Biallelic mutations of the ALDH7A1 gene cause a deficit of antiquitin and these mutations underlie pyridoxine (vitamin B6)-dependent epilepsy. The seizures are due to the fact that the lack of antiquininit is determined to accumulate 1-piperideine-6-carboxylate condenses with pyridoxal 5’-phosphate and inactivates this enzyme cofactor, essential component for the metabolism of the central nervous system and in specific neurotransmitters. The simple therapy using pyridoxine in most cases can lead to full control of convulsive episodes. ALDH7A1 analysis of gene could also be used for prenatal diagnosis of pyridoxine-dependent epilepsy[102].

Cannabis sativa was the first plant cultivated by humans for purposes other than food or other useful purposes. For thousands of years, extracts of the plant have been used for a variety of therapeutic conditions, including the treatment of epilepsy. In recent times, with the power of the new social media, the general population have been more and more interested in and approached the topics concerning the use of cannabis-based therapies and in particular their effectiveness as a therapy in drug-resistant epilepsy, demonstrating significant benefits for the therapeutic indication. The research has also been very much addressed in its use for a severe epileptic encephalopathy of childhood called Dravet syndrome. Given the low number of studies and research on the use of cannabidiol as a drug for the therapy of variable symptoms including epileptic ones, recently the research has been oriented with more attention in this regard. For example, some children were recruited to whom cannabidiol was administered in particular formulations, a botanically-derived pharmaceutical, with compassionate use programs and were placed in an open-label trial[103,104].

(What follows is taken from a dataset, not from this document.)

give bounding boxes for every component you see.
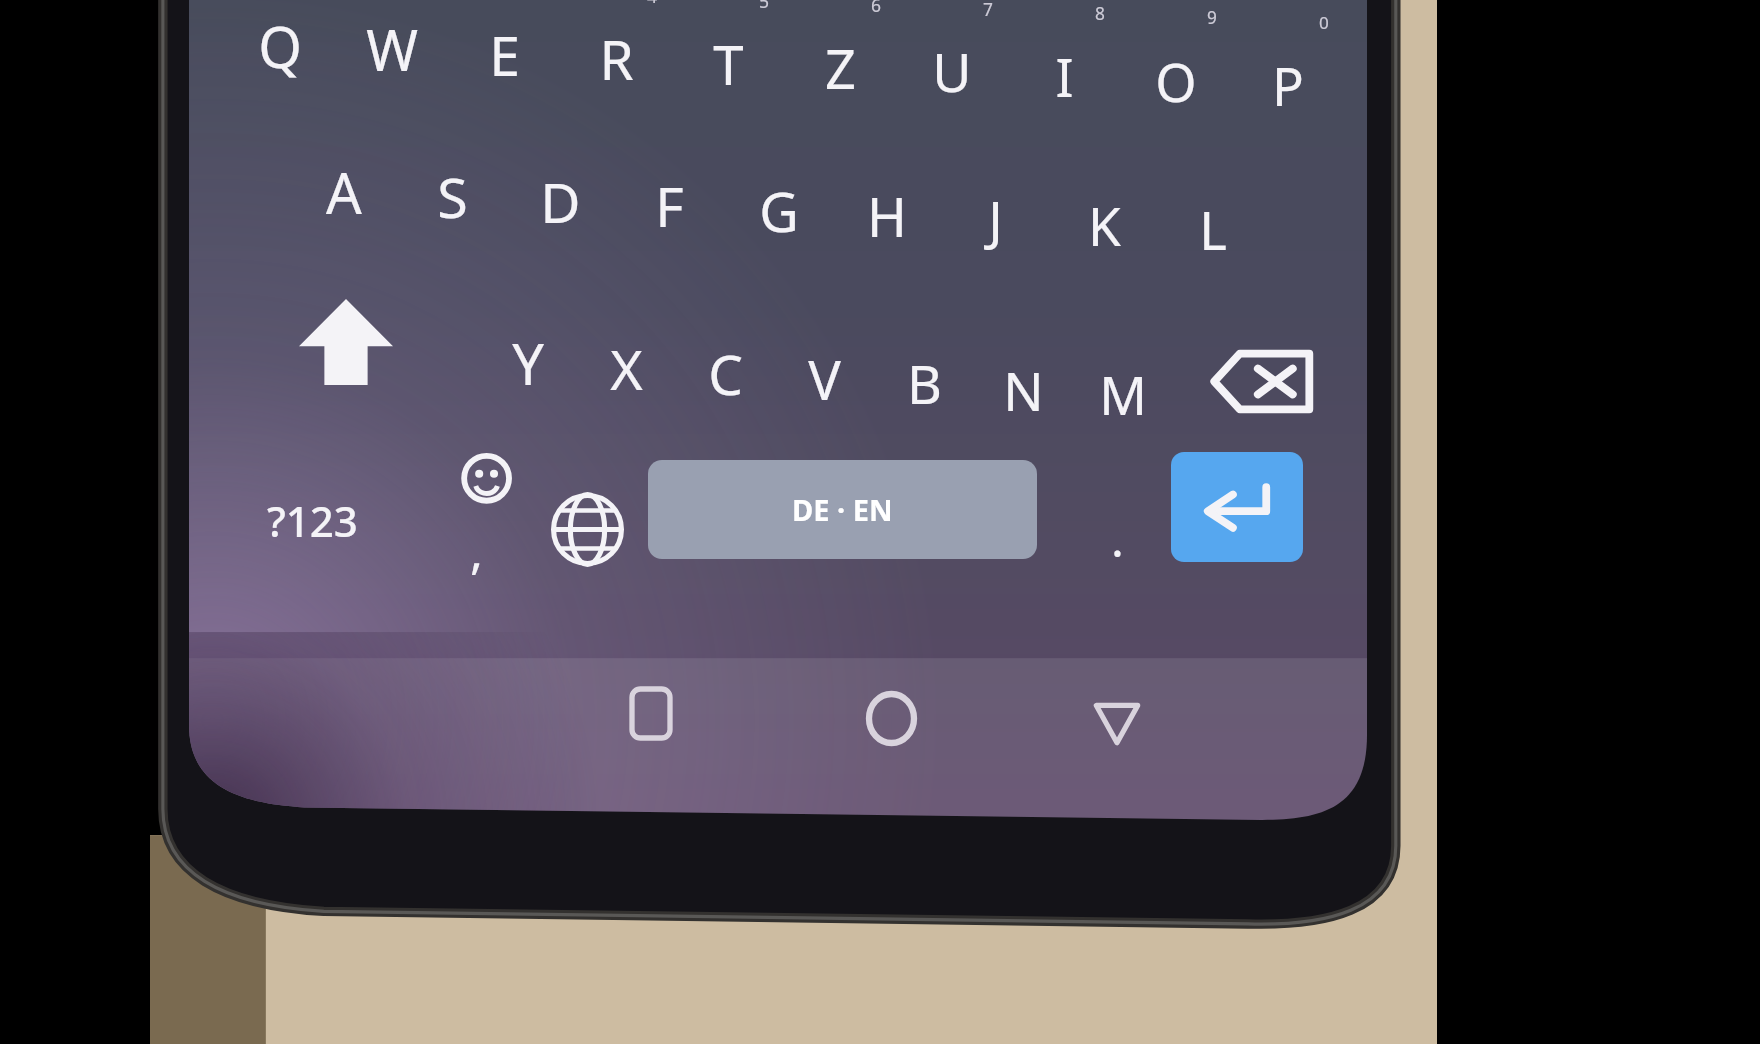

In 2017 the results of a double-blind, placebo-controlled trial of cannabidiol in children with Dravet syndrome were published. The percentage of patients who had a greater than 50% reduction in convulsive seizure frequency was 43% with cannabidiol and 27% with placebo (OR 2.00, 95% CI 0.93-4.30, P = 0.08). These results have been much needed to meet the high expectations regarding cannabis therapies for epilepsies, and this trial will serve as a model for future studies, much more specific in particular in rare diseases[105].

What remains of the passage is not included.